First Real Kiss
Page 66
“You seem tired.” Luke opened my door for me in the driveway of Harvey Pooler, 4444 Fenwick Way. “Should we call it a day after this?”
I sat in his car instead of getting out. “I really thought we’d find the person I’m looking for by now.”
“We’re only a third of the way done.”
Which left scores more disappointments. “I shouldn’t get discouraged.”
“No. You shouldn’t.”
“Well, look at you.”
“What about me?” he asked. “Oh, you mean look at me, looking on the bright side?” He took my hand and lifted me out of the car. “Let’s attribute it to my visualizing a large, yellow smiley-face sticker on the side of a toaster.”
How did he remember things like that? “You promised to tell me why you know so much about me.”
“And I will. I think you’re almost ready to hear them.”
“I’ve been ready.” I followed him to the door. “You’re holding out on me.” I knocked on the heavy wooden Mission-style door.
“Well, you did say you love me, so I think that you may be—”
The door creaked open loudly, and there stood a tall, square-shouldered man of late middle-age with a paunch belly and a friendly face that broke into a broad smile.
“Eloisa!” he hollered over his shoulder. “Come here. You’ve got to see this. They found each other!”
***
“They found each other!” The words re-echoed in my ears. “Congratulations, you two.”
I backed up, bumping into Luke, who placed his hands on my hips to steady me.
“Come in, come in.” Harvey Pooler waved us into his low-ceilinged home with arched doorways and half-timbers. He placed us on a leather, nail-head love seat, and Eloisa—or who I guessed was his wife Eloisa—peeked in, gasped, and then disappeared for a minute, reappearing momentarily with a tray of glasses of iced lemonade.
“Gilson Kelso called and warned me you might be stopping by.” Harvey handed us each a lemonade, and Eloisa placed a coaster on the coffee table for each of us.
“Gilson Kelso?” I asked, still a little dumbfounded by the statement. “That’s someone we asked to sign Marcia Dawsonside’s release form for the history she’s writing.”
“He was on the fire department with me back in the day.

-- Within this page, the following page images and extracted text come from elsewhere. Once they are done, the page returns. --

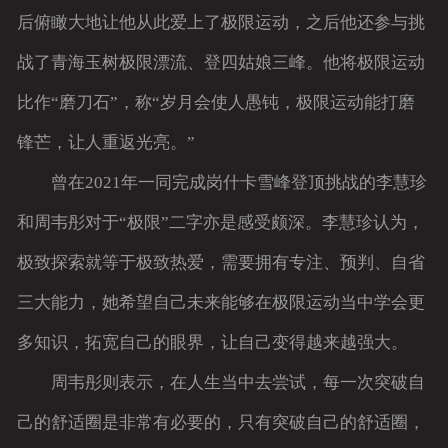
后俯瞰大地让他从此爱上了极限运动，之后他还参与挑
战了青海玉树极限漂流、登四姑娘三峰。他将极限运动
比作“磨刀石”，称“岁月会使人愚钝，极限运动能打磨
锋芒，让人重返光亮。”
曾在2021年一同完成岗什卡雪峰登顶挑战的李慧珍
和周韦彤对于“极限”二字亦是感受颇深。李慧珍认为，
极致探索就等于极致热爱，需要拥有专注、预判、自省
三大能力，她希望自己未来能够在极限运动当中学会更
多知识，拓宽自己的眼界，让自己变得越来越强大。
周韦彤则表示，在人生当中去尝试，每一次突破自
己的舒适圈是非常有必要的，只有突破自己的舒适圈，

Retired now. We both are. He’s a dog breeder now, and a fine one.”
Ah, that made sense. It was the first thing that had in a full minute. “Marcia Dawsonside wanted us to ask you to sign this, but I had an ulterior motive.” I dusted off my speech, hopeful for the first time that it would do some good. Harvey Pooler was my answer! But—he couldn’t be my rescuer. I didn’t feel it in my spirit, that oomph I knew I’d feel when I met him again. “I agreed to help her get the signatures, and Luke here is helping, because I am looking to find anyone who knows about my rescue. Anyone who remembers anything specific.”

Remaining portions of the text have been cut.